NJ Transit Locomotive Engineer Mel Caban is part of a sad but growing club within his profession.
While on the job one day, a younger person wandered onto the tracks in front of his train. The braking capacity wasn’t there and by the time he saw the person it was too late.
“I tell (people) you normally hear a thump,” he said. “And usually when you hear that thump it’s their body hitting my equipment.”
Caban’s experience was tragic and emotionally tasking, but unfortunately it’s becoming a very common occurrence in the United States that transit systems are trying to curb and operators are forced to deal with: the emotional trauma that accompanies traumatic experiences on the job or when someone is hit by a train accidentally or in a suicidal action.
Understanding suicide is difficult for most people and when someone does it by train or bus, it can compound that confusion. According to “Night Falls Fast: Understanding Suicide,” jumping in front of a train is amongst the lowest choices of suicide, but also one of the most effective.

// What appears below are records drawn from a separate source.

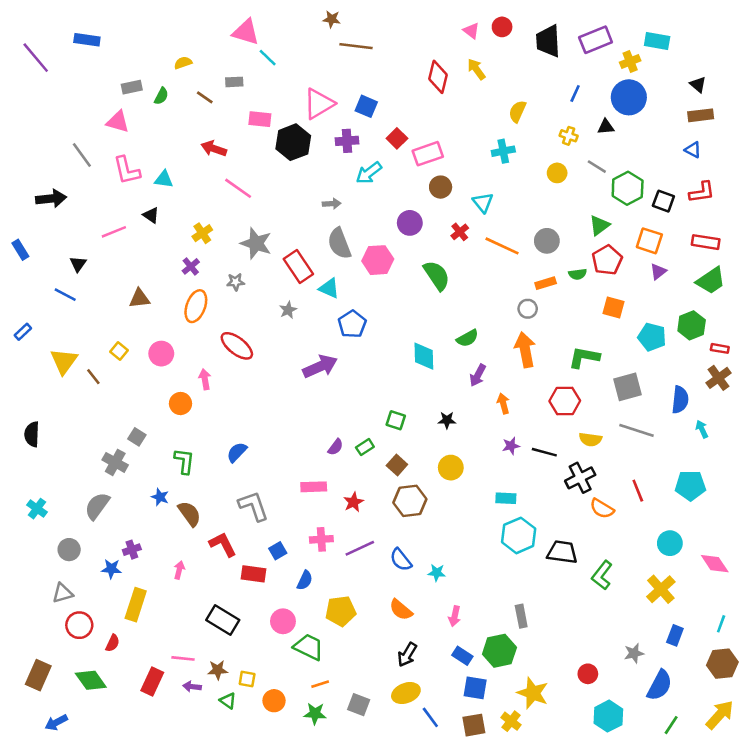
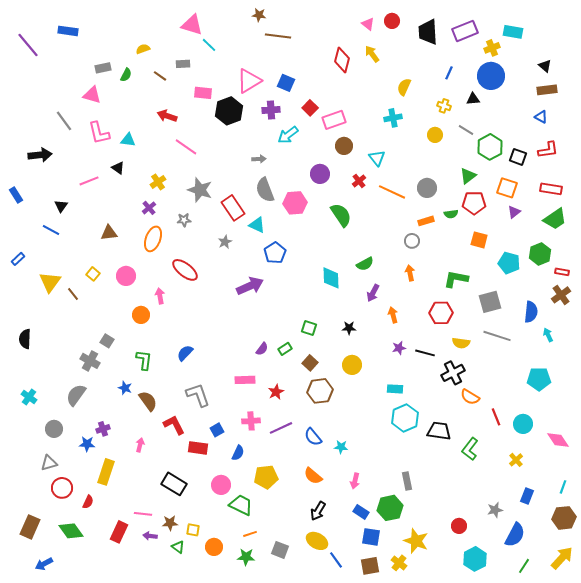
red pentagon: (607, 260) -> (474, 203), turned 30
orange arrow: (525, 350) -> (410, 273), size x0.6
red line: (638, 491) -> (496, 417), moved
yellow cross: (661, 589) -> (516, 460), size x0.6
yellow ellipse: (406, 693) -> (317, 541), turned 50

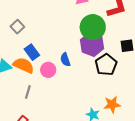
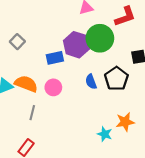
purple hexagon: (92, 44) -> (76, 45), moved
blue rectangle: (32, 52) -> (55, 58), moved, turned -63
blue semicircle: (65, 60) -> (91, 82), moved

Younger people with severe mental illness are most likely to jump in front of a train, but some may also choose this form of suicide out of convenience, or out of impulse.
Suicide by train can also be brought on by copycats who read about another incident, which may lead some areas to become suicide magnets.
Transit workers across the country are subject to acts of violence and see death or violent assaults on a regular basis. And by being immersed in such situations, it can begin to have severe mental health effects on workers.
In a study published in 2000 of the Brotherhood of Locomotive Engineers affiliated with the Long Island Railroad in New York, researchers discovered 70 different transit workers who were involved in incidents and how it affected them.
Researchers discovered some employees faced sleep issues, recurring thoughts about the incidents and some had feelings of social isolation and distanced themselves from family and coworkers.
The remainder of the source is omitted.